Tien quintijnen

Uit Wikipedia, de vrije encyclopedie
Tien quintijnen
Auteur(s) Martin Veltman
Land Nederland
Taal Nederlands
Genre Gedichten
Uitgever Regulierenpers
Uitgegeven 1984
Pagina's 21
Oorspronkelijke oplage 45
Volgende boek Zes villanellen
Portaal  Portaalicoon   Literatuur

Tien quintijnen is een verzameling gedichten van Martin Veltman die werd uitgegeven in 1984 door de Regulierenpers.

Geschiedenis[bewerken | brontekst bewerken]

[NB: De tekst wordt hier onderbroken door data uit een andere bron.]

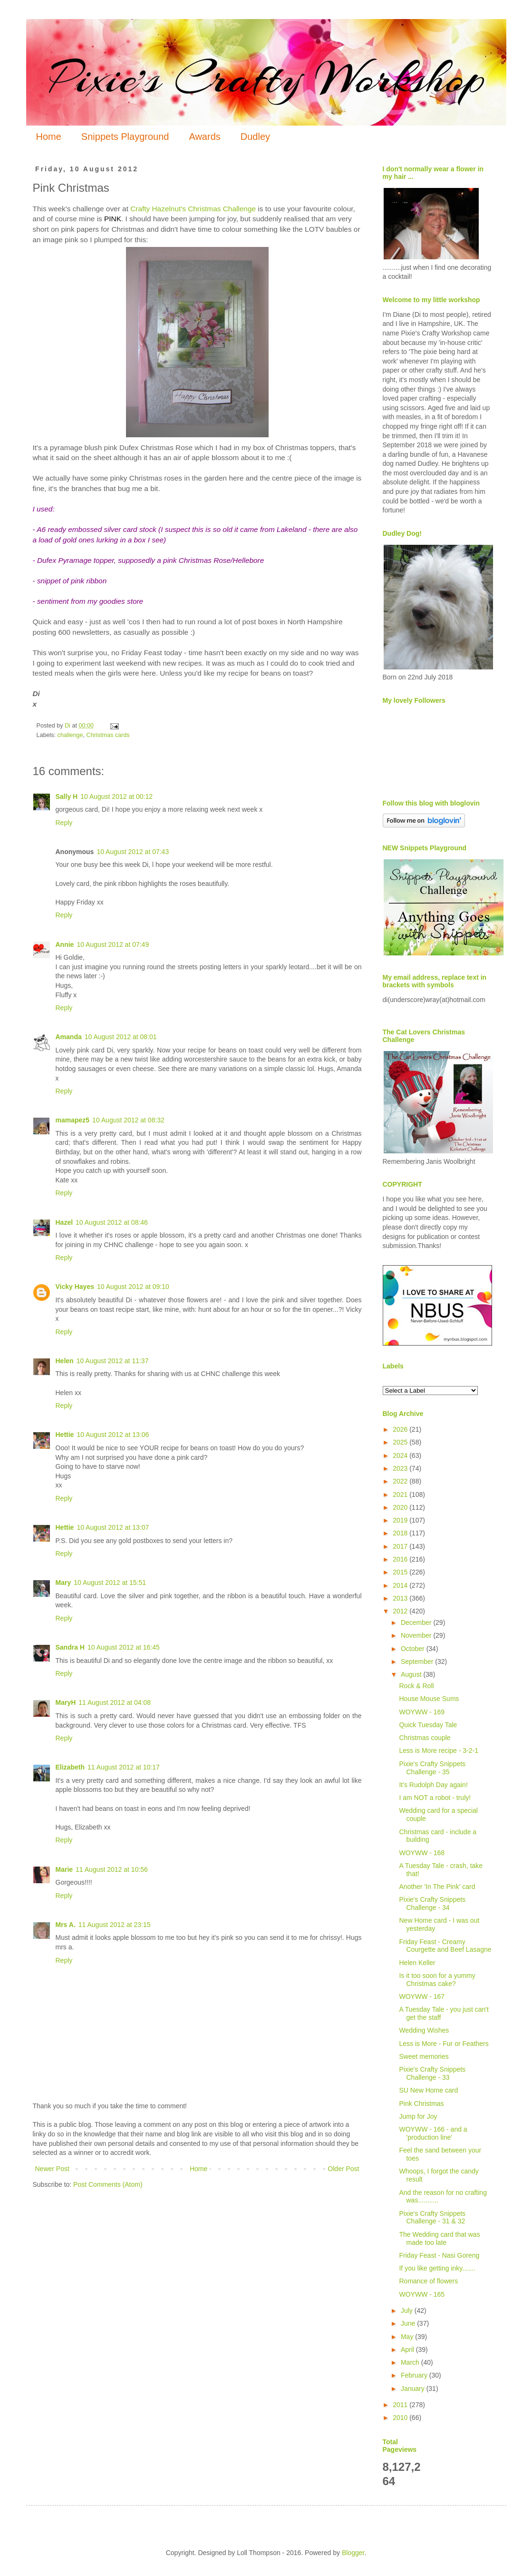 This screenshot has width=532, height=2576. I want to click on WOYWW - 165, so click(422, 2294).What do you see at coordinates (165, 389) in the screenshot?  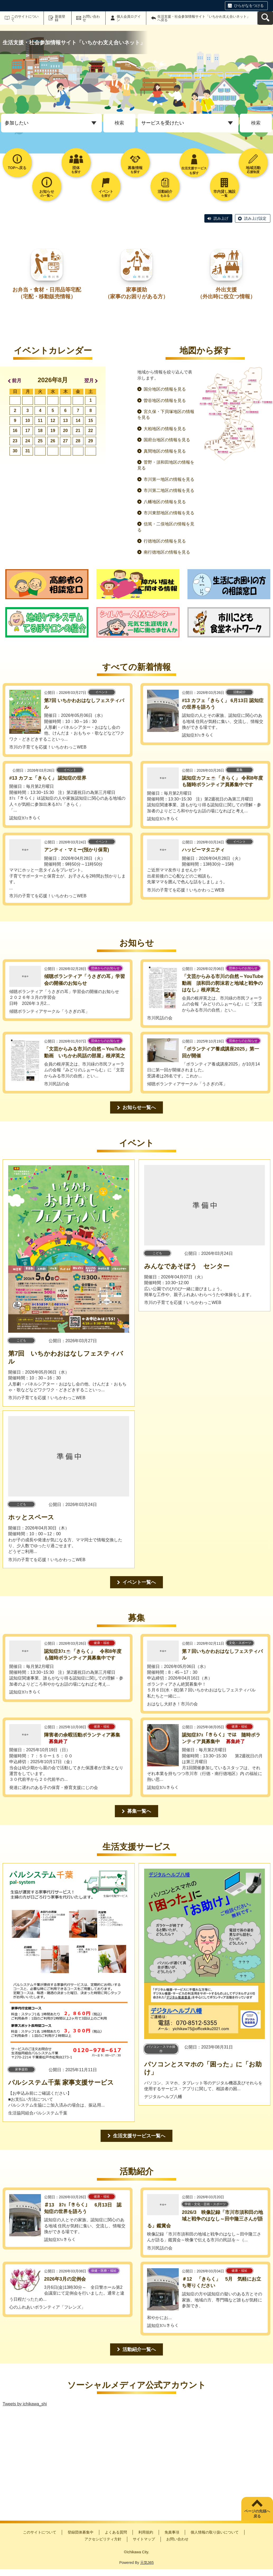 I see `国分地区の情報を見る` at bounding box center [165, 389].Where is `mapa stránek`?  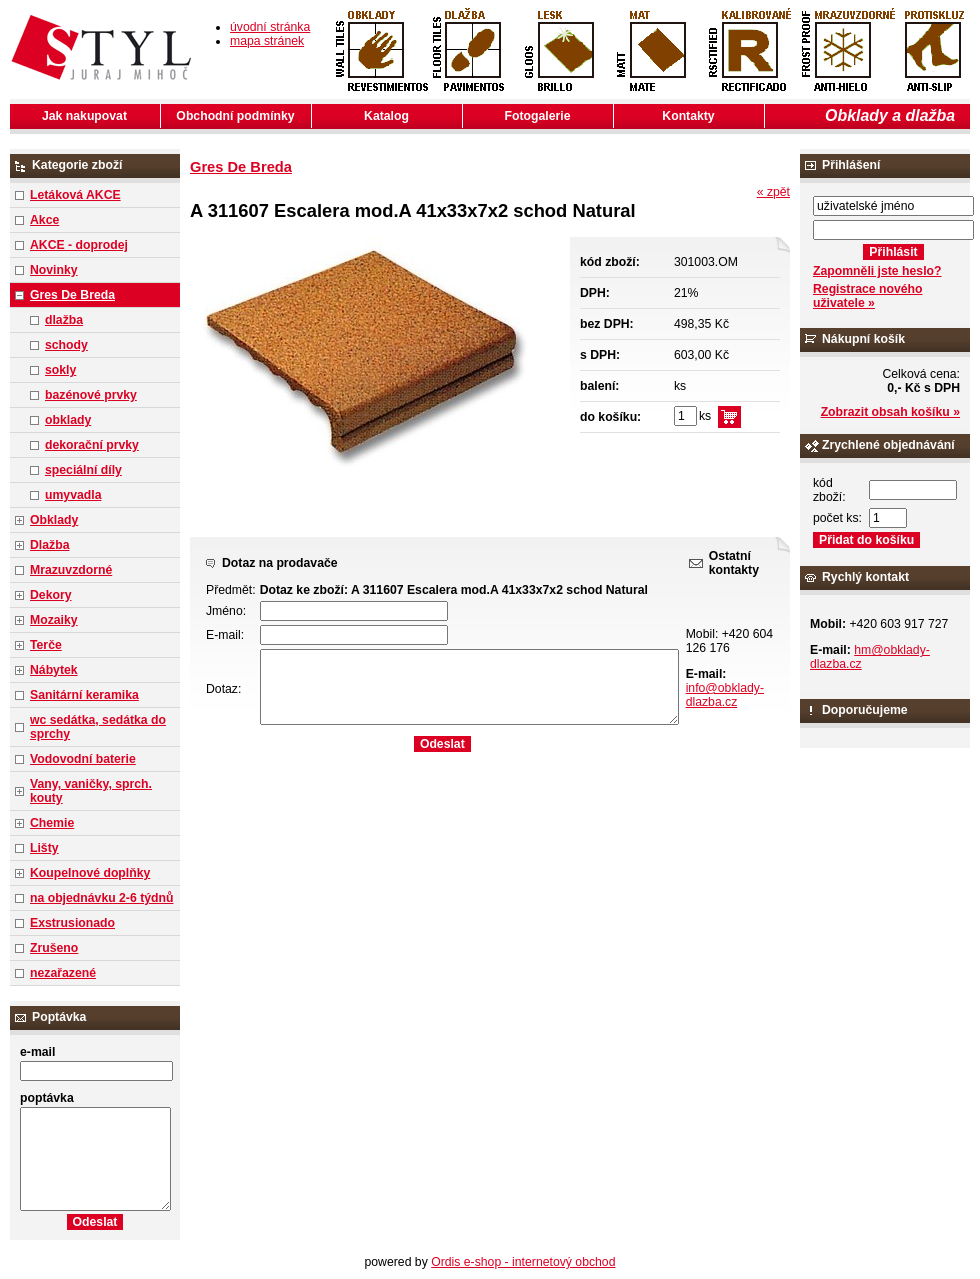
mapa stránek is located at coordinates (267, 41).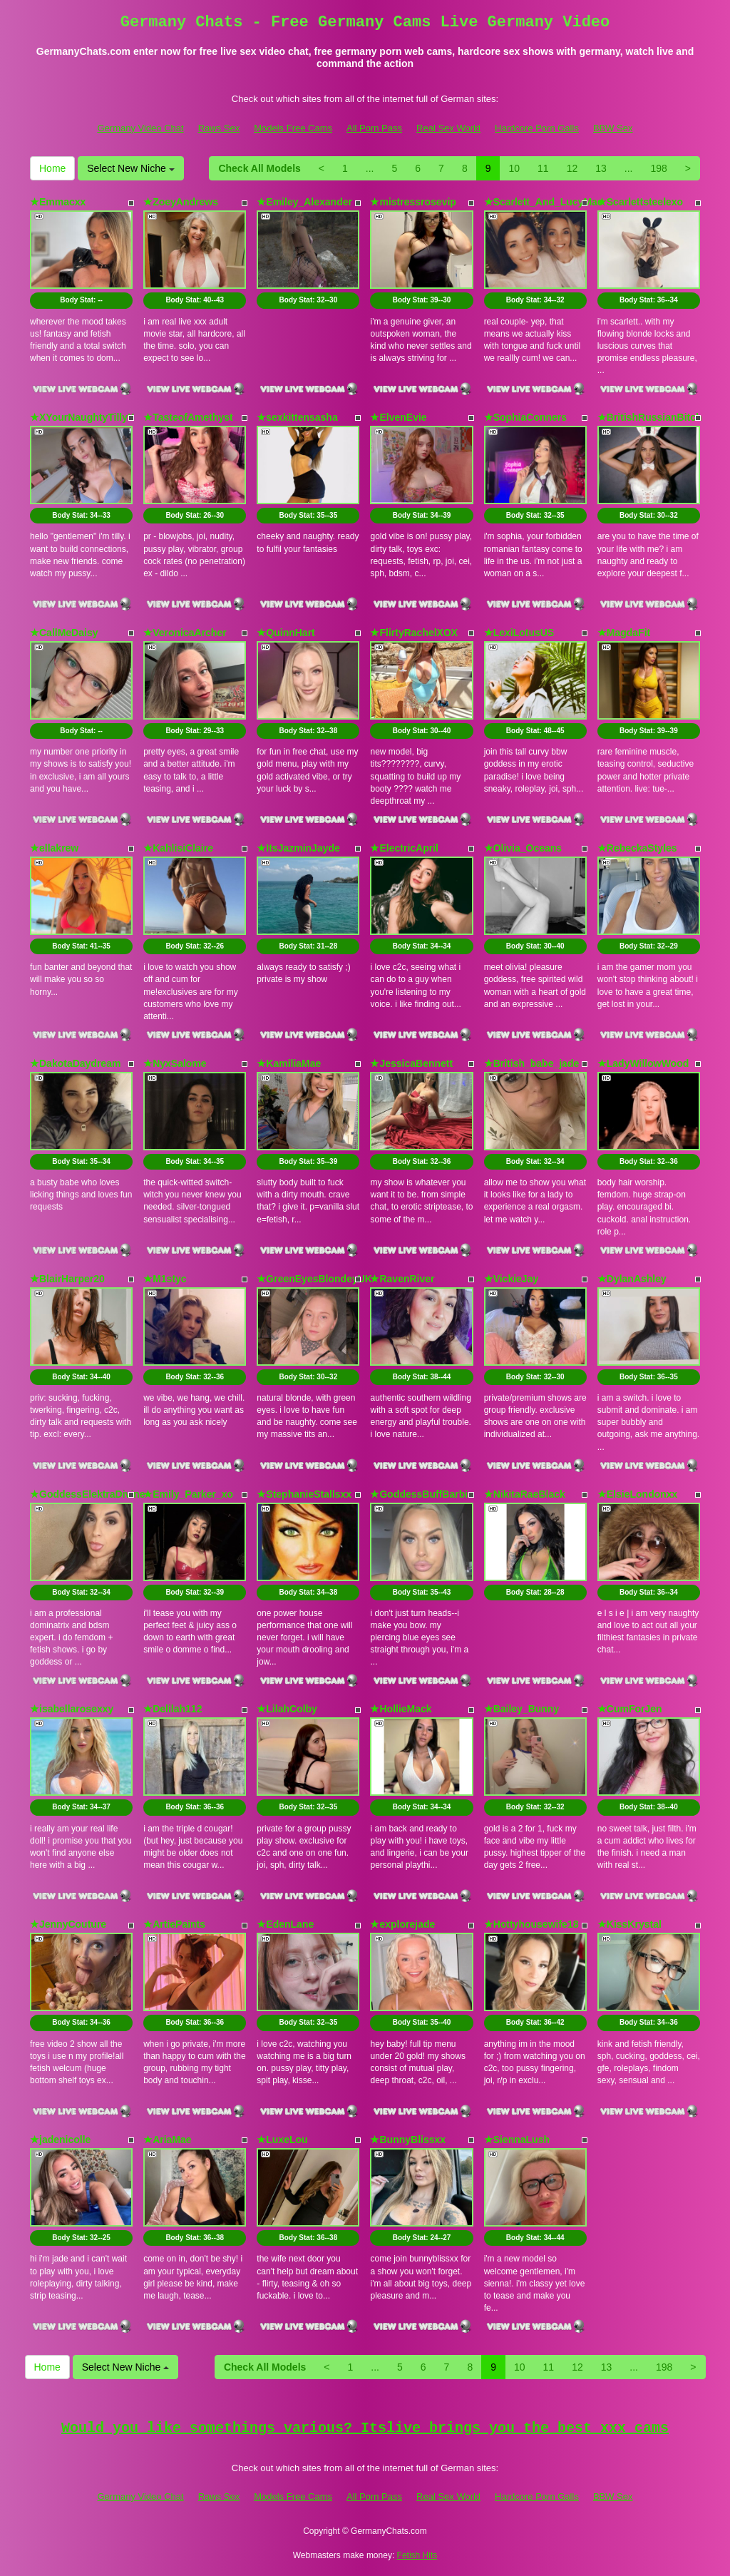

Veltman was in 1953 gedebuteerd als dichter, maar raakte daarna verzeild in de reclamewereld en publiceerde tientallen jaren geen poëzie meer. Toen hij na zijn werkzame leven meer tijd kreeg, begon hij opnieuw te dichten en te publiceren. Hij verkeerde nog steeds in de literaire kringen en kende ook de uitgevers van Athenaeum - Polak & Van Gennep en met name Ben Hosman. Die was begin jaren 1980 begonnen met zijn Regulierenpers en drukte werk van zijn vrienden, als eerste Ida Gerhardt en al snel gevolgd door Veltman. Al de vierde uitgave van de Regulierenpers betrof een dichtbundel van Veltman, Tien quintijnen (1984). Veltman richtte zich op klassieke versvormen als de quintijn en de villanel. Nog in hetzelfde jaar drukte Hosman op zijn private press Zes villanellen. De quintijnen werden later opgenomen in verschillende (verzamel)bundels van de dichter.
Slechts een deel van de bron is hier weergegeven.